<!-- Content Here -->

Where content meets technology

Apr 15, 2013

Control vs. Delegation

A couple of months ago, I fell in love with the Platform as a Service (PaaS) Heroku for a new web application that we are building. Compared to managing a farm of EC2 instances and other Amazon Web Services (AWS) products, Heroku seemed like a dream. Set up is ridiculously easy and a simple Git push command deploys your application. You don't need to think through things like failover and escalation procedures. It is just supposed to work. Then I read this article about Heroku on the Rap Genius blog and all of the sudden the dream started to sound too good to be true. This article on The Virtualization Practice nicely summarizes the different perspectives between Rap Genius, Heroku, and New Relic. To summarize even further, Heroku and New Relic were not transparent about the performance of the entire system and this prevented Rap Genius from being able to cost-effectively scale their application.

In my case, I stuck with Heroku for a while and may have continued with it but I ran into an issue where I could not easily install a Python library and that hassle, combined with the seeds of doubt already sowed, sent me back to hosting directly on AWS. I still think that Heroku offers tremendous practicality and value to many different types of applications. But like with any choice, there are trade-offs. The big one with a PaaS like Heroku seems to be Control vs. Delegation. You can't really have both. If you want complete control over something, there is no way to avoid responsibility for it. With Heroku, if there is an incident or the site is slow, I would just have to say "Heroku is having a bad day," and get on with my own good day. I wouldn't be frantically trying to resolve the problem because my lack of control would render me powerless. Of course, that wouldn't protect me from blame. Blame would be applied retroactively for making the decision to host on Heroku in the first place (back when I had control).
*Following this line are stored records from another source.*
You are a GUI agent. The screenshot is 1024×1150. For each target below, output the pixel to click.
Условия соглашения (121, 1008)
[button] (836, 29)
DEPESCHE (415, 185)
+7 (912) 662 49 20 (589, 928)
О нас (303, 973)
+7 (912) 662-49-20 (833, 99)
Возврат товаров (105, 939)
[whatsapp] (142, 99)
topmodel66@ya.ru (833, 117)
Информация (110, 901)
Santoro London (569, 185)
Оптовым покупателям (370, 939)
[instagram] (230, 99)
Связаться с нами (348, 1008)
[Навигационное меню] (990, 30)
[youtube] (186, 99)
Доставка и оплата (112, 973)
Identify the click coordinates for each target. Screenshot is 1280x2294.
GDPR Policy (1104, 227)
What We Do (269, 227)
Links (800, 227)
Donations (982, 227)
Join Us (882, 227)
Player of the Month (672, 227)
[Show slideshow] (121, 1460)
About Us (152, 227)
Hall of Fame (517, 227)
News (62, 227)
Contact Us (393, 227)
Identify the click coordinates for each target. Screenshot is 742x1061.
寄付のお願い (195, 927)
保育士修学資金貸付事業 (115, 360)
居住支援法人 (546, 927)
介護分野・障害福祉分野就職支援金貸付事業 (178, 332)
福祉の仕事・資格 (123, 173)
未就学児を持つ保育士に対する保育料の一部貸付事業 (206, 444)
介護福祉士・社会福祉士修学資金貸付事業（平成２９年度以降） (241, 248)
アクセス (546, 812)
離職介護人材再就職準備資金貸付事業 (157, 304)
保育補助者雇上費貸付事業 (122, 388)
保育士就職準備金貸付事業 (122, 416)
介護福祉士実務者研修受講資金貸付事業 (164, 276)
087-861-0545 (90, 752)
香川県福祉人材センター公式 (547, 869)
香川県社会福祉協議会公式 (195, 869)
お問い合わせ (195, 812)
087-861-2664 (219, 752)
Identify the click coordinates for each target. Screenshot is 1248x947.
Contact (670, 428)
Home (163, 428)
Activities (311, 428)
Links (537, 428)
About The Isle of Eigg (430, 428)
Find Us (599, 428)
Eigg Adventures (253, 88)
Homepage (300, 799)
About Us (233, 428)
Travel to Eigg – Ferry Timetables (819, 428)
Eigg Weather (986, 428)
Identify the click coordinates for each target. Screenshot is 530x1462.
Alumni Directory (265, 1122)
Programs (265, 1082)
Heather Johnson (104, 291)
With AWS, I have a little more control. I can design an architecture that spans different availability zones and regions. I can even create a mirror site on another hosting provider. But that means more effort and money. If I wanted even more control, I could host the sites on our own servers in some colocation facility. But every step towards full control doesn't necessarily reduce risk. It just shifts it. When I have more control, the sources of risk are my own failures in design and planning. And in my case, I just don't trust my knowledge of network and server administration to be better than the specialists. Like with any decision, you need to find a balance: you need enough control to fulfill your responsibilities but not so much that you exceed your capability to handle it.

Jul 05, 2012

Can Outages be Good for the Cloud?

I was just thinking about the recent AWS outage and came to the conclusion that infrequent events like this probably help Amazon. While the first wave of response is usually criticism and doubt, the end result is probably increased adoption. Here is why. I don't think that events like these are chasing anyone away from the cloud. The reality is that technology occasionally breaks — especially under extreme conditions. No matter where you have a data center, bad events are going to happen. I was just talking to a friend who works in the Baltimore area and their self-hosted site has been down for days due to power outages. When people take a close look, they realize that most cannot provide better availability than cloud computing resources.

Rather than abandon the cloud, I expect that most customers will do what I found myself doing: the opposite — increase their cloud investment. If they were in one availability zone, they will expand their cluster to get into multiple availability zones and even multiple regions (which I am doing). They will create warm standby servers to switch over to in the event of a catastrophic failure. All these changes increases their monthly AWS bill and leads to higher Amazon revenues. It's just like the insurance business. The best time to sell new policies is right after an unlikely disaster, which is also usually the least likely time for the disaster to happen again (especially when new controls are put in place to prevent it).

Jul 02, 2012

Cloud Blues

I have a site that was affected by the recent AWS outage that took out Netflix, Instagram, and Pinterest on Friday. I thought I was in the clear when I checked on Friday. But I when I checked again on Sunday evening, my site was down. The problem was that the database didn't come back correctly. Last night I went through the restore procedure and the restore tool has been stuck in process all night. After buying a support contract, I learned that it hangs when the backup is corrupt. All of the support documentation says to just wait it out. I am still working with support to get a good backup.

This is very frustrating. The only comfort is that sites much bigger and more important than mine have also been taken down. The news about those big sites makes it easier to explain the issue to my users. It definitely beats having to say that I did something stupid.